Spartacus and Crixus are not the only ones who are compelled by their hearts because Oenomaus has also loved and lost. Back in Capua, Ashur had to prove to Glaber that he's no longer tied to the brotherhood of the House of Batiatus, and he even volunteered to torture his former doctore for information. After he passed Glaber's test (he had to cut off the house's brand from his forearm), Ashur whipped and taunted Oenomaus to no avail. He was running out of options when Lucretia informed him that there are secrets hidden within the walls of the ludus that would break their prisoner once and for all. This was Ashur's cue to tell Oennmaus about how his wife, Melitta, had an affair with his best friend Gannicus, and how their indiscretions led to her untimely death. Apparently, the tactic worked because he let it slip that Spartacus' rebels were searching for Naevia, which was how Ashur found them at the mines.

At the end of Blood and Sand, I was worried about how the series would progress without Batiatus because he was the perfect villain, but it looks like Ashur could easily fill the void because he was fantastic in "The Greater Good." During Season 1, he was slimey and underhanded, but Nick Tarabay dialed up the evil to eleven during this episode, and it will be extremely satisfying to see him get his comeuppance once and for all. Although, seeing him somehow escape punishment would also be entertaining because he's that good of a baddie, and I'd like to see what other mischief he can stir up.

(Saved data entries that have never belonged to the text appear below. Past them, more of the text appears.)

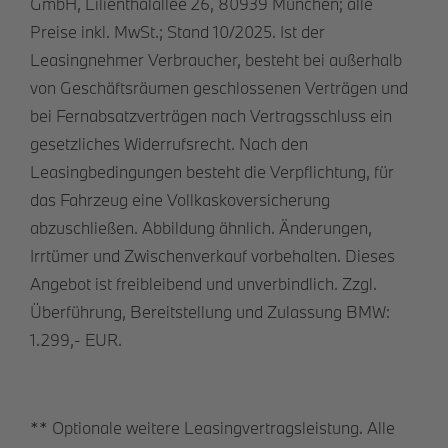
GmbH, Lilienthalallee 26, 80939 München; alle
Preise inkl. MwSt.; Stand 10/2025. Ist der
Leasingnehmer Verbraucher, besteht bei außerhalb
von Geschäftsräumen geschlossenen Verträgen und
bei Fernabsatzverträgen nach Vertragsschluss ein
gesetzliches Widerrufsrecht. Nach den
Leasingbedingungen besteht die Verpflichtung, für
das Fahrzeug eine Vollkaskoversicherung
abzuschließen. Abbildung ähnlich. Änderungen,
Irrtümer und Zwischenverkauf vorbehalten. Dieses
Angebot ist freibleibend und unverbindlich. Zzgl.
Überführung, Bereitstellung und Zulassung BMW:
1.299,- EUR.
** Optionale weitere Leasingvertragsleistung. Alle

In a somewhat minor C-plot, Glaber and Ilithyia continued to navigate Roman politics, and things were further complicated when her father and another senator by the name of Varinius showed up to upstage Glaber in front of the people of Capua. Gaius was ultimately able to turn the tables on his adversaries, but his need to out piss Varinius led to him neglecting his wife which could end up making things interesting.

Other Odds and Ends:
  • Here we go again with the slow-motion
  • What is Ilithyia up to? She might be the most intriguing character of the bunch.
  • The combination of Lucretia and Ashur's crazy scary.
  • How badass was Mira?
  • The Walking Dead should watch Spartacus to learn how to have conversations about morality and hope while allowing the narrative momentum to progress within a reasonable time frame.
"The Greater Good" was proof that this show does not need to rely on smoke and mirrors to be gratifying. The universal themes of love, passion, honor and duty should resonate with many viewers, but it's so hard for some to look past the violence and flesh to really appreciate what this show is about. If they could, then they'd realize how good this can be.